STERLING: It’s very important to get your name out there. You need someone who likes to do that stuff for you or count on your distributor to get you publicized. It’s cool when people say, “Hey, I rented your movie.”


STERLING: You have to find a distributor you trust because they do a lot of the legwork in “getting the movie out there”. But you have to decide what you want to do…be a producer, or a director or a distributor. It’s hard to do all three things, a lot of time. Whatever you put into your movie you have to put the same amount into distributing it if you distribute yourself. VISTA STREET is my main distributor. Many times I’m a producer for hire. Or I sell the movie outright, like I did with EVIL SISTER, URBAN COMBAT, and CRYSTAL’S DIARY.


STERLING: I have a movie we’re shooting on film, called the UNSEEN, in 16mm. And there’s IRON THUNDER, starring Richard Hatch of BATTLESTAR GALACTICA. It’s a tank movie.
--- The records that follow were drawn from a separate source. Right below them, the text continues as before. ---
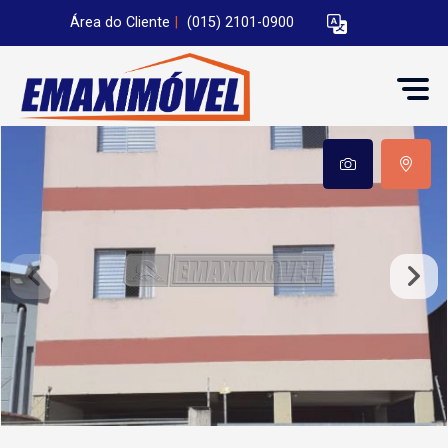
Área do Cliente
|
(015) 2101-0900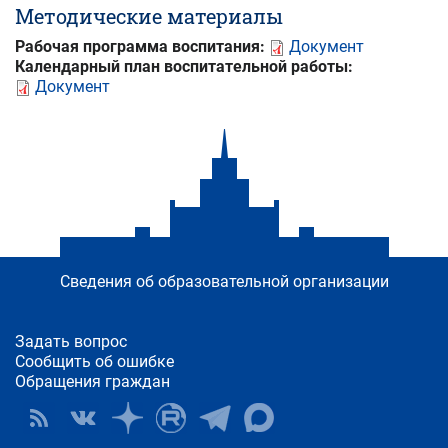
Методические материалы
Рабочая программа воспитания:
Документ
Календарный план воспитательной работы:
Документ
Сведения об образовательной организации
Задать вопрос
Сообщить об ошибке
Обращения граждан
STERLING: We built a wooden tank and miniatures. We’ve been in post for months. It’s coming out good. UNSEEN is a predator type movie. And then I have a few other bigger things plus a lot of small video features. EXECUTIVE ACTION with James Tucker, a no budget type thing, and I’m doing a four day vampire film, directed by Tim Sullivan, called VAMPIRES FEMMES. THINGS 3 was completed in ’98, directed by Ron Ford. I also did SCREAM QUEEN with Linnea Quigley and we rented a house for $300 for three days. I worked with Brad Sikes, who did a film called THE PACK. It’s not too bad and he’s a young kid. On the strength of that movie I funded SCREAM QUEEN. Linnea is real nice to deal with and is trying to get her career back on track. Hopefully I’ll have some real big stuff coming up. I like everything I’m doing, though, for the time being. I have a few knock-off REANIMATOR scripts being written, because I wanted to do my own version, called REANIMATION. With the two different scripts I might make two different movies. I still need my big break, though.
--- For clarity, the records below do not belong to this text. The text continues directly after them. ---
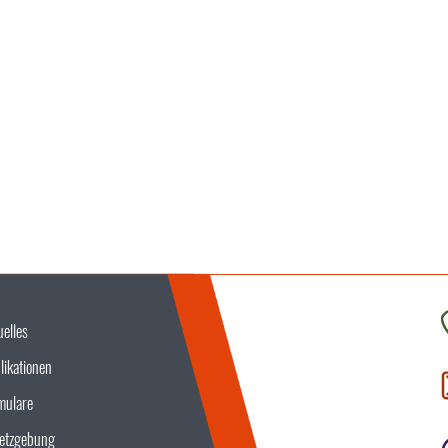
uelles
K
likationen
S
u
mulare
etzgebung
STERLING: If you don’t live in California New York is the next best place to be for filmmaking. Be smart bout it. If you’re going to make a film then complete it. If you start something you have to network. Don’t think you’re going to be Spielberg because you aren’t. But you have to meet other people doing what you’re doing. Find people who will help you. If you met Spielberg what are you going to say to him, “Hey, I’m this kid and I do these shot on video movies?” So what. But if you meet someone else on your level you can pull your resources together and make a movie. Keeps things going. It’s important to make a lot of this stuff because you’re not going to get rich. You have to make a lot of product, a lot of sandwiches, so to speak.